BroadChain News, Polymarket, a prediction market platform, is reportedly planning a migration from Polygon, sparking competition among multiple public chains. Josh Stevens, Polymarket's new Vice President of DeFi Engineering, publicly stated on April 25 that the platform's business growth has far exceeded the capacity of its existing infrastructure, and the team is advancing a series of technical upgrades to address pain points in high-frequency trading. Among these, the most market-focused solution is "chain migration." Stevens pointed out that the platform requires larger block space, lower gas fees, and shorter block times to achieve instant settlement.

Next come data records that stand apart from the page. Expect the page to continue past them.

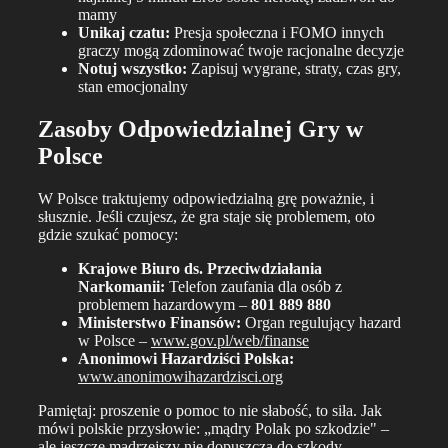
mamy
Unikaj czatu:
Presja społeczna i FOMO innych
graczy mogą zdominować twoje racjonalne decyzje
Notuj wszystko:
Zapisuj wygrane, straty, czas gry,
stan emocjonalny
Zasoby Odpowiedzialnej Gry w
Polsce
W Polsce traktujemy odpowiedzialną grę poważnie, i
słusznie. Jeśli czujesz, że gra staje się problemem, oto
gdzie szukać pomocy:
Krajowe Biuro ds. Przeciwdziałania
Narkomanii:
Telefon zaufania dla osób z
problemem hazardowym –
801 889 880
Ministerstwo Finansów:
Organ regulujący hazard
w Polsce –
www.gov.pl/web/finanse
Anonimowi Hazardziści Polska:
www.anonimowihazardzisci.org
Pamiętaj: proszenie o pomoc to nie słabość, to siła. Jak
mówi polskie przysłowie: „mądry Polak po szkodzie" –
ale jeszcze mądrzejszy nie dopuszcza do szkody.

Polymarket initially chose Polygon due to its low transaction fees, relatively fast settlement speeds, and mature EVM ecosystem. However, as platform trading volumes continue to rise, especially with a surge in high-frequency trading demand, issues such as increased transaction latency, poor order cancellation experiences, and reduced execution efficiency during network congestion have gradually emerged. Previous analysis indicated that attackers exploit the time gap between Polymarket's off-chain matching and on-chain settlement to repeatedly cause transaction failures at minimal cost, thereby clearing market maker orders and arbitraging. A single address could earn tens of thousands of dollars daily, with attack costs nearly zero. This mechanism flaw directly forces market makers and automated trading bots to face forced order cancellations, passive exposure of positions, or even direct losses, with no official solution currently available.
This is not the first time Polymarket has been rumored to migrate. Late last year, community discussions suggested the team planned to launch its own L2 server and gradually move away from Polygon. Now, Stevens' public statement is seen by outsiders as the plan moving from internal discussions to the implementation phase. Following the announcement, public chains such as Sui, Solana, Sonic, Algorand, and Sei have extended olive branches to Polymarket, citing reasons including lower fees, faster transaction confirmation times, high throughput, and friendly support for transaction-intensive applications.
For Polygon, Polymarket's migration would result in significant revenue losses at the ecosystem level. Dune data shows that Polymarket currently contributes approximately 56.3% of Polygon's transaction fees. Based on the latest daily fee structure, for every $100 in fees generated by Polygon, about $56 comes from Polymarket. So far this year, Polymarket has contributed approximately $72.9 million in transaction fees, accounting for 61.3% of Polygon's total transaction fee revenue (about $119 million). Polymarket has become Polygon's core economic engine, and if its migration plan is implemented, it would directly lead to a substantial decline in Polygon's revenue.